Even with such a woefully low voter turnout, an election year allows us the luxury of fully immersing ourselves in the machinations of the best damn system in the whole world. Even with passions running high and civility at all-time lows, the spectacle of the slumbering beast of representative democracy shaking off the cobwebs is worth the price of admission. The lively debates inspired by utterly incompatible worldviews vying for Alpha Wolf status combines the essence of several peculiarly American institutions; rock'n' roll and professional wrestling. Yes folks, we have been privy to the bread and circuses of the 1990s--all-out, full contact, no-holds barred ideological combat on the main stage, and preening, posturing, family-values bloated oddities lining the midway. Certainly the best example of this jolly freak show atmosphere comes on election night, when the campaign soldiers of all parties come together to celebrate or commiserate, circled incessantly by the nattering nabobs and carrion buzzards of mass media.
It is this merry crucible in which all the knock-down drag-outs of the next few years are forged. It is a time for excess of both word and deed, yet it brings us all together like a big, dysfunctional family, just in time for a pre-Thanksgiving brawl. It puts us back in touch with each other, even if the proximity does nothing but set our opinions like epoxy. You want diversity? Go haunt the animal suites on election night and you will see the gag-inducing, heartwarming sight of Republican drinking with Democrat, Greenies chatting up Independence Party members and unaffiliated hangers-on annoying the rampaging hordes of journalists. The lure of politics is compounded by the age-old draw of free beer and cheap hors'd'oeuvres
Under the big top of American politics anything is possible. Bob Dole, The Human Cannonball, proved without a doubt that it is better to burn out than to fade away. Al Vezey cribbed his confrontational and arrogant personal style directly from Don Young's playbook, and both badgers strolled easily back to their dens. Theresa Obermeyer provided a populist jolt to her campaign by proving once and for all that any lunatic can follow the shining grail of public office to the twin cities of ridicule and obscurity. John Davies and Tom Brice came out ahead in their respective races, handily defeating Bonnie Williams and Bob "The Education Guy" Boko. Such suspenseful moments have not been experienced in the Interior since Fred Schikora ran a corporate big money campaign against Niilo Koponen back in 1988, before the redistricting threw a dollop of partisan chaos into the mix.

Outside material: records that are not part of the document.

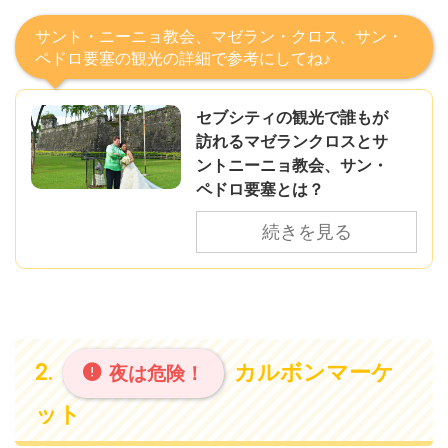
サント・ニーニョ教会、マゼラン・クロス、サン・
ペドロ要塞の観光の詳細で参考にしてね♪
セブシティの観光で誰もが
訪れるマゼランクロスとサ
ントニーニョ教会、サン・
ペドロ要塞とは？
続きを見る
カルボンマーケ
夜は危険！
ット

This was an election year of stories, not issues--and the stories were real doozies. Everybody jumped on the juvenile crime bandwagon, with Don Young proposing a reinstatement of the draft. Whatever happened to less government? Oh yeah, that's less government for business, but more in our private lives. Regressive legislation? Not our delegates! Psycho-environmentalist Priscilla Feral won big with the passage of the poorly worded and invasive proposition three. Lighten up lady, they're just big dogs anyway. "Dances With Wolves" done messed your mind up, dollface! I don't see your shocktroops picketing animal control shelters. You do know they aren't really PUT TO SLEEP, right? Denis Leary says; "Meat is murder, and right now murder tastes pretty good!" What you have is nothing that a few pounds of pink prime rib can't cure.
In conclusion, the American political process, with all its kinks and quirks, creates an environment in which individuality can still thrive within a framework of compromise. The more we diverge the more we come together in the soupy sludge of the Melting Pot, and every election serves us a brimming, savory ladle of the same. So, until next election always remember; if you didn't vote, you CAN bitch, but it won't mean shit!